Web scraping with Python (part II)

The first part of this article dealt with retrieving HTML pages from the web with the help of a mechanize-propelled web crawler. Now your HTML pieces are safely saved locally on your hard drive and you want to extract structured data from them. This is part 2, HTML parsing with Python. For this task, I adopted a slightly more imaginative approach than for my crawling hacks. I designed a data extraction technology based on HTML templates. Maybe this could be called « reverse-templating » (or something like template-based reverse-web-engineering).

You may be used with HTML templates for producing HTML pages. An HTML template plus structured data can be transformed into a set of HTML pages with the help of a proper templating engine. One famous technology for HTML templating is called Zope Page Templates (because this kind of templates is used within the Zope application server). ZPTs use a special set of additional HTML tags and attributes referred to by the « tal: » namespace. One advantage of ZPT (over competing technologies) is that ZPT are nicely rendered in WYSIWYG HTML editors. Thus web designers produce HTML mockups of the screens to be generated by the application. Web developpers insert tal: attributes into these HTML mockups so that the templating engine will know which parts of the HTML template have to be replaced by which pieces of data (usually pumped from a database). As an example, web designers will say <title>Camcorder XYZ</title> then web developpers will modify this into <title tal:content= »camcorder_name »>Camcorder XYZ</title> and the templating engine will further produce a <title>Camcorder Canon MV6iMC</title> when it processes the « MV6iMC » record in your database (it replaces the content of the title element with the value of the camcorder_name variable as it is retrieved from the current database record). This technology is used to merge structured data with HTML templates in order to produce Web pages.

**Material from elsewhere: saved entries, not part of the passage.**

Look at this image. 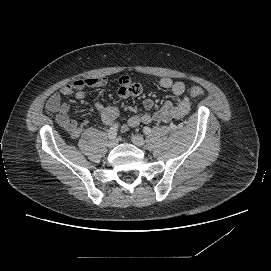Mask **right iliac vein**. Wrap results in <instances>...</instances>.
Returning a JSON list of instances; mask_svg holds the SVG:
<instances>
[{"label": "right iliac vein", "instance_id": "1", "mask_svg": "<svg viewBox=\"0 0 271 271\" xmlns=\"http://www.w3.org/2000/svg\"><path fill=\"white\" fill-rule=\"evenodd\" d=\"M108 147L109 148H113V147H115L116 145H117V139H110L109 141H108Z\"/></svg>", "mask_w": 271, "mask_h": 271}]
</instances>
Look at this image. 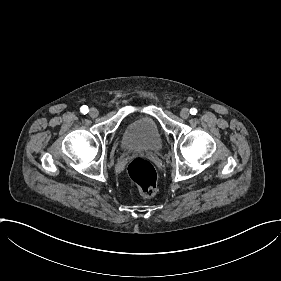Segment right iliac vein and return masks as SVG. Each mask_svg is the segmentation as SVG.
Instances as JSON below:
<instances>
[{
	"label": "right iliac vein",
	"instance_id": "right-iliac-vein-1",
	"mask_svg": "<svg viewBox=\"0 0 281 281\" xmlns=\"http://www.w3.org/2000/svg\"><path fill=\"white\" fill-rule=\"evenodd\" d=\"M98 113H99L98 110L95 109V108H92V109H90V111H89V114H90V116H92V117L97 116Z\"/></svg>",
	"mask_w": 281,
	"mask_h": 281
}]
</instances>
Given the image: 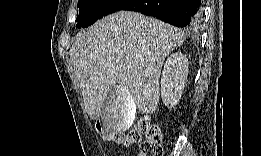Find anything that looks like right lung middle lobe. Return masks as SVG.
I'll use <instances>...</instances> for the list:
<instances>
[{
	"label": "right lung middle lobe",
	"mask_w": 261,
	"mask_h": 156,
	"mask_svg": "<svg viewBox=\"0 0 261 156\" xmlns=\"http://www.w3.org/2000/svg\"><path fill=\"white\" fill-rule=\"evenodd\" d=\"M125 0H79L77 28H85L99 18L114 12Z\"/></svg>",
	"instance_id": "right-lung-middle-lobe-1"
}]
</instances>
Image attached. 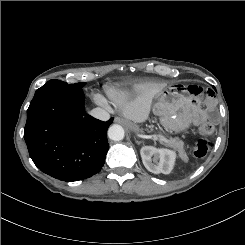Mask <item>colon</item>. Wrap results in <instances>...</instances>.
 Wrapping results in <instances>:
<instances>
[{"label":"colon","mask_w":245,"mask_h":245,"mask_svg":"<svg viewBox=\"0 0 245 245\" xmlns=\"http://www.w3.org/2000/svg\"><path fill=\"white\" fill-rule=\"evenodd\" d=\"M215 131V127L210 122H204L200 127V133L203 136L212 135ZM210 148V142L205 137L199 138L196 140L194 147H193V153L198 158H203L206 156L208 150Z\"/></svg>","instance_id":"5ec220e1"}]
</instances>
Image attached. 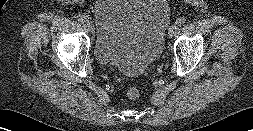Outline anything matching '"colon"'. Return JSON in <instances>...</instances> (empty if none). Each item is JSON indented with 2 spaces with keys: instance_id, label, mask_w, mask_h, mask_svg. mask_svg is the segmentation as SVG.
<instances>
[{
  "instance_id": "obj_1",
  "label": "colon",
  "mask_w": 253,
  "mask_h": 131,
  "mask_svg": "<svg viewBox=\"0 0 253 131\" xmlns=\"http://www.w3.org/2000/svg\"><path fill=\"white\" fill-rule=\"evenodd\" d=\"M127 96L130 99H136V98H138L139 97V90H138V88H136L135 86H130L127 89Z\"/></svg>"
}]
</instances>
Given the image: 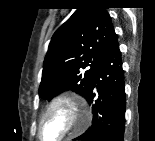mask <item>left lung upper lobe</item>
I'll list each match as a JSON object with an SVG mask.
<instances>
[{"mask_svg": "<svg viewBox=\"0 0 155 141\" xmlns=\"http://www.w3.org/2000/svg\"><path fill=\"white\" fill-rule=\"evenodd\" d=\"M106 9L103 0H80L54 33L44 60L40 98L49 100L64 90L86 96L100 59L116 35Z\"/></svg>", "mask_w": 155, "mask_h": 141, "instance_id": "5c2ea615", "label": "left lung upper lobe"}]
</instances>
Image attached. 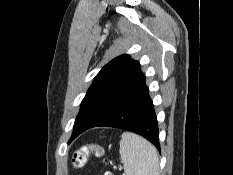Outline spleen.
Returning <instances> with one entry per match:
<instances>
[{"instance_id": "1", "label": "spleen", "mask_w": 233, "mask_h": 175, "mask_svg": "<svg viewBox=\"0 0 233 175\" xmlns=\"http://www.w3.org/2000/svg\"><path fill=\"white\" fill-rule=\"evenodd\" d=\"M119 153L125 175H159L158 152L141 136L123 133Z\"/></svg>"}]
</instances>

I took inspiration from this technology to design parsing templates. The idea here is to reverse the use of HTML templates. In the parsing context, HTML templates are still produced by web developpers but the templating engine is replaced by a parsing engine (known as web_parser.py, see below for the code of this engine). This engine takes HTML pages (the ones you previously crawled and retrieved) plus ZPT-like HTML templates as input. It then outputs structured data. First your crawler saved <title>Camcorder Canon MV6iMC</title>. Then you wrote <title tal:content= »camcorder_name »>Camcorder XYZ</title> into a template file. Eventually the engine will output camcorder_name = « Camcorder Canon MV6iMC ».

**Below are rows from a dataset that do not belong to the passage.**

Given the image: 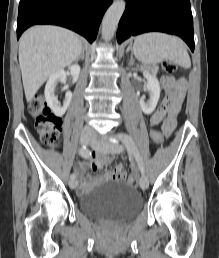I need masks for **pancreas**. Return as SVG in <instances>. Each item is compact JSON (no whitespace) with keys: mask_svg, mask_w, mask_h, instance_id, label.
Wrapping results in <instances>:
<instances>
[{"mask_svg":"<svg viewBox=\"0 0 219 258\" xmlns=\"http://www.w3.org/2000/svg\"><path fill=\"white\" fill-rule=\"evenodd\" d=\"M146 68L151 70L152 72H157L158 71V66H151V67H146Z\"/></svg>","mask_w":219,"mask_h":258,"instance_id":"1","label":"pancreas"}]
</instances>
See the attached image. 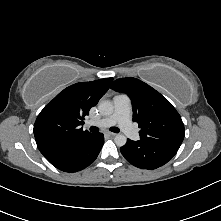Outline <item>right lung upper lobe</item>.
<instances>
[{"instance_id":"1","label":"right lung upper lobe","mask_w":221,"mask_h":221,"mask_svg":"<svg viewBox=\"0 0 221 221\" xmlns=\"http://www.w3.org/2000/svg\"><path fill=\"white\" fill-rule=\"evenodd\" d=\"M113 78L80 82L65 88L38 115L34 136L40 152L54 160L68 144L88 136L83 119L107 92Z\"/></svg>"}]
</instances>
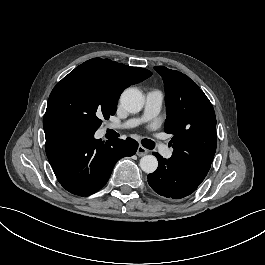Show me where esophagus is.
Instances as JSON below:
<instances>
[{
    "instance_id": "obj_1",
    "label": "esophagus",
    "mask_w": 265,
    "mask_h": 265,
    "mask_svg": "<svg viewBox=\"0 0 265 265\" xmlns=\"http://www.w3.org/2000/svg\"><path fill=\"white\" fill-rule=\"evenodd\" d=\"M149 151L148 149L144 148L142 145H139L137 148V156L141 157V156H145L146 154H148Z\"/></svg>"
}]
</instances>
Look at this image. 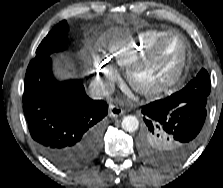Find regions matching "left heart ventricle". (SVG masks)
<instances>
[{
	"mask_svg": "<svg viewBox=\"0 0 223 188\" xmlns=\"http://www.w3.org/2000/svg\"><path fill=\"white\" fill-rule=\"evenodd\" d=\"M182 50V43L178 37L168 39L162 49L161 58L140 75L141 82L152 84L170 75L179 63Z\"/></svg>",
	"mask_w": 223,
	"mask_h": 188,
	"instance_id": "b2bd125f",
	"label": "left heart ventricle"
}]
</instances>
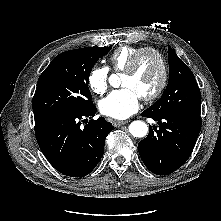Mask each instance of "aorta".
Masks as SVG:
<instances>
[{"instance_id": "762f6f07", "label": "aorta", "mask_w": 221, "mask_h": 221, "mask_svg": "<svg viewBox=\"0 0 221 221\" xmlns=\"http://www.w3.org/2000/svg\"><path fill=\"white\" fill-rule=\"evenodd\" d=\"M109 82L113 87H117L118 86V82H119V77L115 74H112L109 78ZM129 132L134 136V137H144L147 135L148 133V126L146 123H144L143 121H133L130 125H129Z\"/></svg>"}]
</instances>
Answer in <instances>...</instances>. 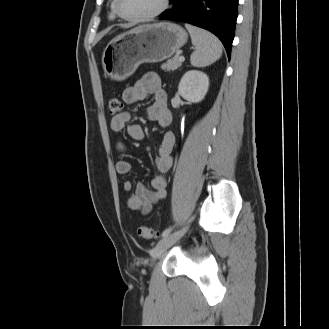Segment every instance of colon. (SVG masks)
I'll use <instances>...</instances> for the list:
<instances>
[{
	"label": "colon",
	"mask_w": 329,
	"mask_h": 329,
	"mask_svg": "<svg viewBox=\"0 0 329 329\" xmlns=\"http://www.w3.org/2000/svg\"><path fill=\"white\" fill-rule=\"evenodd\" d=\"M123 104L119 97L111 96L108 99V110L110 114H119L122 110ZM137 235L144 239H155L158 232L147 226H139L137 228Z\"/></svg>",
	"instance_id": "5ec220e1"
}]
</instances>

In order to trigger the engine, you just have to write a small launch script that defines several setup variables such as :

  • the URL of your template file,
  • the list of URLs of the HTML files to be parsed,
  • whether you would like or not to pre-process these files with an HTML tidying library (this is useful when the engine complains about badly formed HTML),
  • an arbitrary keyword defining the domain of your parsing operation (may be the name of the web site your HTML files come from),
  • the charset these HTML files are made with (no automatic detection at the moment, sorry…)
  • the output format (csv-like file or semantic web document)
  • an optional separator character or string if ever you chose the csv-like output format

The easiest way to go is to copy and modify my example launch script (parser_dvspot.py) included in the ZIP distribution of this web_parser.

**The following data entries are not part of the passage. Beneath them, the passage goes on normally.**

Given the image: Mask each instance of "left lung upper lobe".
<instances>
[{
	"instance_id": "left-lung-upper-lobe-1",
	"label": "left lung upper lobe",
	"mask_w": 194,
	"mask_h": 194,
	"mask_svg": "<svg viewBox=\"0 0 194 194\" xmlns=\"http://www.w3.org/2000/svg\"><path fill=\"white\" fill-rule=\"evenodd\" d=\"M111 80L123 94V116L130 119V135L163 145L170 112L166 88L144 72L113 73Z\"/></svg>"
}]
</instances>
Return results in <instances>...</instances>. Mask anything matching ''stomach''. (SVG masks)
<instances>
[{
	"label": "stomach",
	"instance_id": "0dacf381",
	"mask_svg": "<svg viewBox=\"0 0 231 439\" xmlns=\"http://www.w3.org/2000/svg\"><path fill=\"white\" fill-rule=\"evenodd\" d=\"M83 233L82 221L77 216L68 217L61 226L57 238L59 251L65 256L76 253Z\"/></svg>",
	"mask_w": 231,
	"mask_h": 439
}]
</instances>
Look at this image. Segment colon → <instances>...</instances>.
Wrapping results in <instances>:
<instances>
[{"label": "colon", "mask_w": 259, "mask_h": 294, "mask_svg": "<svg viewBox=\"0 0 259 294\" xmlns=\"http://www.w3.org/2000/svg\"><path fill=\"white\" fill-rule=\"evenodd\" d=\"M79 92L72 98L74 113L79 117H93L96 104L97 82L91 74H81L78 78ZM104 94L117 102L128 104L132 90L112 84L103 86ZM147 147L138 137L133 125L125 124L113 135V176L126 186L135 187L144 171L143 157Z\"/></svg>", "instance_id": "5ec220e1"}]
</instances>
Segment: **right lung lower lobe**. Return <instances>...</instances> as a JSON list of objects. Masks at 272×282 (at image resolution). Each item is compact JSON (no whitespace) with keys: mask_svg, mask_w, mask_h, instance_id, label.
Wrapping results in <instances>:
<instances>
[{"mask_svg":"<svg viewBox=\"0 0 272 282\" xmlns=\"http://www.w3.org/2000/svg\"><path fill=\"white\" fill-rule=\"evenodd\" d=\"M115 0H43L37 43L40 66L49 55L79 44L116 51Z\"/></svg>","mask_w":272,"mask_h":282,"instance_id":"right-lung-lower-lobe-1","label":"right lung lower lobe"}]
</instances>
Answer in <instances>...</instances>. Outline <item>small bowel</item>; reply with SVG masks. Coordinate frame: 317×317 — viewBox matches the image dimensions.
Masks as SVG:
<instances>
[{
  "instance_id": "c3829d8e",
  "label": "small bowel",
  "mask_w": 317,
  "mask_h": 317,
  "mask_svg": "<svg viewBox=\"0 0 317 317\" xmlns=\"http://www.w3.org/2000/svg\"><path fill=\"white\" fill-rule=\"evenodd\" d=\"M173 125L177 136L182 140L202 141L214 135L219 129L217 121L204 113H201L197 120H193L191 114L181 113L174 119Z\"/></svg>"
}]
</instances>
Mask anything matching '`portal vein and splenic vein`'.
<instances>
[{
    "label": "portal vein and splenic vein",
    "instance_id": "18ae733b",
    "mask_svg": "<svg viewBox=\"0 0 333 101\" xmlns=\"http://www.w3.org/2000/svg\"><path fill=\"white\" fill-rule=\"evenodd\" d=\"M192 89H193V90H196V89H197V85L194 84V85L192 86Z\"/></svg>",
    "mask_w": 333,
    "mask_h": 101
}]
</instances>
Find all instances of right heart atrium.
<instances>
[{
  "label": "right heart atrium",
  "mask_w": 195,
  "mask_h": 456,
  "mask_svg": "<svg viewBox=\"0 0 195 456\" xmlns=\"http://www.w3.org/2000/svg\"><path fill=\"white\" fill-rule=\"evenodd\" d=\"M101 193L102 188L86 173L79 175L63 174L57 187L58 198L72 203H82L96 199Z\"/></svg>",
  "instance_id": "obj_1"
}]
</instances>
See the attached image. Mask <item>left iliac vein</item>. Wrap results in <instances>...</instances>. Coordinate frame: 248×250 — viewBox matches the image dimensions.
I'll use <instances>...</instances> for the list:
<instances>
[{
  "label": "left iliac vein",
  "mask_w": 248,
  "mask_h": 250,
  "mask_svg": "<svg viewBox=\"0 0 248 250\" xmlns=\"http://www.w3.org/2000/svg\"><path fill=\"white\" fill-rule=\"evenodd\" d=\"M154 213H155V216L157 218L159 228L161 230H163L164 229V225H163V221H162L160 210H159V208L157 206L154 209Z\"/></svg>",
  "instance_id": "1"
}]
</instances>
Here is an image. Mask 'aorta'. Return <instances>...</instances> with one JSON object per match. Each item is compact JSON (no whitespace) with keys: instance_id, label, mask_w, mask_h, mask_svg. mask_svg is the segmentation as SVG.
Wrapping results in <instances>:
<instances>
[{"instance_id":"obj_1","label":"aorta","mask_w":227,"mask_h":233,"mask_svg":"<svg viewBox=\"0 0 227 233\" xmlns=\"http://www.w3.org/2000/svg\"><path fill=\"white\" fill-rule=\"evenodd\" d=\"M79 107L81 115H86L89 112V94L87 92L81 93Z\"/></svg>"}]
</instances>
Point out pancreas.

Let’s summarize the main steps to go through :

  1. install utidylib into your python installation
  2. copy and save my modified version of BeautifulSoup into your python libraries directory (usually …/Lib/site-packages)
  3. copy and save my engine (web_parser.py) into your local directory or into you python libraries directory
  4. choose a set of HTML files on your hard drive or directly on a web site,
  5. save one of these files as your template,
  6. edit this template file and insert the required pseudotal attributes (see below for pseudotal instructions, and see the example dvspot template template_dvspot.zpt),
  7. copy and edit my example launch script so that you define the proper setup variables in it (the example parser_dvspot.py contains more detailed instructions than above), save it as my_script.py
  8. launch your script with a python my_script.py > output_file.cowl (or python my_script.py > output_file.cowl)
  9. enjoy yourself and your fresh output_file.owl or output_file.csv (import it within Excel)
  10. give me some feedback about your reverse-templating experience (preferably as a comment on this blog)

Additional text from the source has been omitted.